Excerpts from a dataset
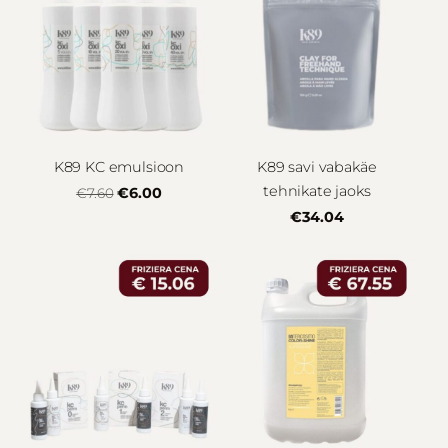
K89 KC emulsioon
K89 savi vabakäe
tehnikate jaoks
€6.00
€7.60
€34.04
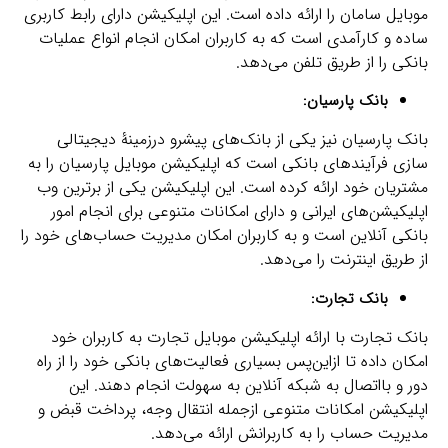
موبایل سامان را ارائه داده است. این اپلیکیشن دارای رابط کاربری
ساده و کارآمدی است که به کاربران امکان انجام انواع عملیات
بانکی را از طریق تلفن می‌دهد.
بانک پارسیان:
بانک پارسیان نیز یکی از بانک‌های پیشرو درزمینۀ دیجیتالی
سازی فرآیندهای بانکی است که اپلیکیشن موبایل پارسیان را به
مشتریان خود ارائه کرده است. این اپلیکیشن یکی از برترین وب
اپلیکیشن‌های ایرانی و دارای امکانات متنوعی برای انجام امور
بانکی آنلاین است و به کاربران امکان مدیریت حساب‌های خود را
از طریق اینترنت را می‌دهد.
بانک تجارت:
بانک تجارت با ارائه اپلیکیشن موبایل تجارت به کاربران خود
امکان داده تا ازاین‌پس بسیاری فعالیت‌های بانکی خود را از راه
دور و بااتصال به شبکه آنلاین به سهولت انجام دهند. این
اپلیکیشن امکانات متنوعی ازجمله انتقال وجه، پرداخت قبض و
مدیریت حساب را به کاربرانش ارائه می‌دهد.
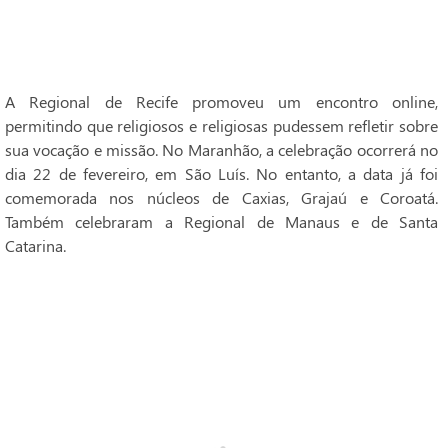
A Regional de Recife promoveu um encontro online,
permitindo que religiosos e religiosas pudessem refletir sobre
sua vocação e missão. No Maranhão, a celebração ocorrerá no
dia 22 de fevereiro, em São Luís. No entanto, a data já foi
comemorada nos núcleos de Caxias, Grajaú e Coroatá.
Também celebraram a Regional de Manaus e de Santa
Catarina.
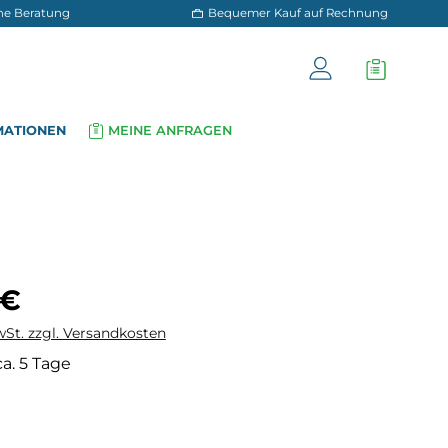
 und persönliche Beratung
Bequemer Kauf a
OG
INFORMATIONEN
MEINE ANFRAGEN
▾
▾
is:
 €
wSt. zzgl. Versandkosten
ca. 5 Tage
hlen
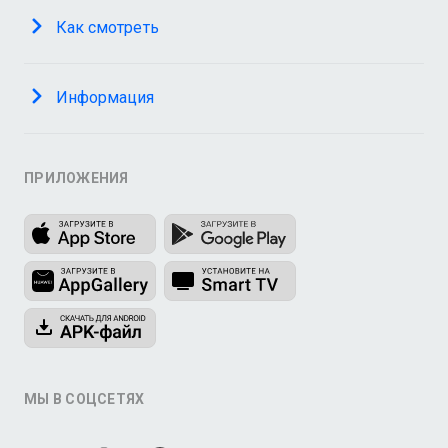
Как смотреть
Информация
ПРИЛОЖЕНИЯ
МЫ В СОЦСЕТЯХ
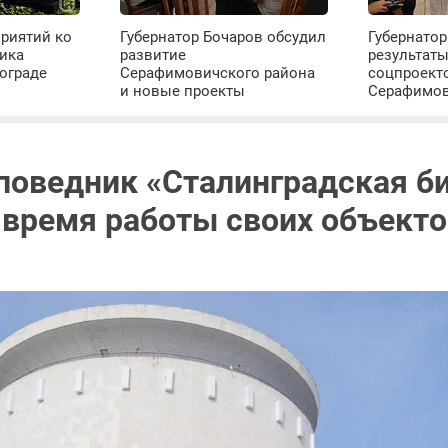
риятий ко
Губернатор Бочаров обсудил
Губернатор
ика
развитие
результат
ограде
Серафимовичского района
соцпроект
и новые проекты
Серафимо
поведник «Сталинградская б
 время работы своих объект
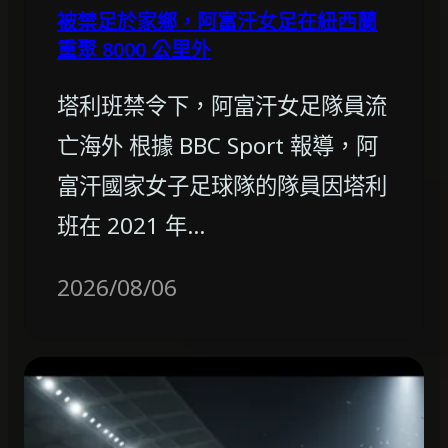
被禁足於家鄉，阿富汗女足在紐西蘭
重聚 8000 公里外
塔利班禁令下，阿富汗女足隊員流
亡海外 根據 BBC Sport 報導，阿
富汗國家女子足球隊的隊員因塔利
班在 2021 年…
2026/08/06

-- Exercise brief --
With the pictures left out, restate word for word every line of the data above, from the first down to the line that contains "مشتریان خود ارائه".

-- Expected answer --
K89 KC emulsioon
K89 savi vabakäe
tehnikate jaoks
€6.00
€7.60
€34.04
موبایل سامان را ارائه داده است. این اپلیکیشن دارای رابط کاربری
ساده و کارآمدی است که به کاربران امکان انجام انواع عملیات
بانکی را از طریق تلفن می‌دهد.
بانک پارسیان:
بانک پارسیان نیز یکی از بانک‌های پیشرو درزمینۀ دیجیتالی
سازی فرآیندهای بانکی است که اپلیکیشن موبایل پارسیان را به
مشتریان خود ارائه کرده است. این اپلیکیشن یکی از برترین وب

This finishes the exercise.